Perché De Luca insiste sul confronto con sindacati e imprese
La richiesta di un confronto con tutte le organizzazioni sindacali e imprenditoriali non è una formula di rito. Sul tema dei salari, in Italia, si sovrappongono almeno tre livelli: il lavoro povero e i contratti fragili, la contrattazione collettiva con i suoi minimi tabellari, e il mondo degli appalti pubblici, dove ribassi e subappalti possono comprimere le retribuzioni lungo tutta la filiera.
Quando De Luca chiede di sedersi a un tavolo comune, sta implicitamente dicendo che una norma, per reggere, deve tenere insieme sostenibilità economica, controlli effettivi e capacità di enforcement. Senza questi elementi, l’aumento formale del salario rischia di restare sulla carta o, peggio, di produrre effetti distorsivi.

Il nodo politico e la partita del racconto
Il riferimento alla “propaganda” parla anche al clima politico che circonda il tema. Il salario minimo è una leva simbolica potentissima: disegna una linea di confine tra chi rivendica tutela e chi teme effetti collaterali sull’economia reale. È per questo che De Luca tenta di spostare la discussione su un terreno più tecnico, invitando a «ragionare molto nel merito».
A livello regionale, la partita è doppia.
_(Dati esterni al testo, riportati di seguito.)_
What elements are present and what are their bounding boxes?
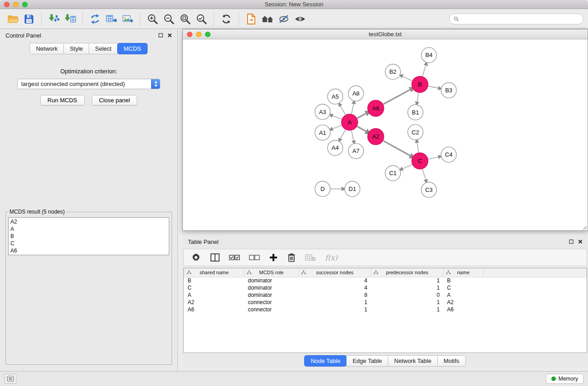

Da un lato c’è l’esigenza di rispondere a precarietà e bassi salari; dall’altro c’è la competizione sul racconto politico: chi ha avuto l’iniziativa, chi ha segnato una discontinuità, chi può rivendicare un cambio di rotta. Ma se il provvedimento resta confinato agli appalti, la sua efficacia dipenderà dai dettagli: come vengono scritte le gare, come si controllano le filiere, come si evita che la compressione dei costi si sposti su altri anelli.
Cosa succede ora: Consiglio regionale e verifiche sul campo
Il passaggio successivo sarà la discussione in Consiglio regionale, con la definizione del perimetro applicativo e dei criteri operativi. È qui che il “dibattito vero” invocato da De Luca dovrebbe prendere forma, nei numeri, nelle simulazioni d’impatto e nelle clausole capaci di trasformare un’intenzione politica in uno strumento efficace.
La questione, in definitiva, non è solo se “fare” o “non fare” il salario minimo, ma come farlo utilizzando gli strumenti che una Regione può realmente esercitare, senza costruire un messaggio pubblico più ampio della misura stessa. E senza lasciare sole, nel mezzo, le due realtà che De Luca chiama in causa: i lavoratori e le piccole imprese.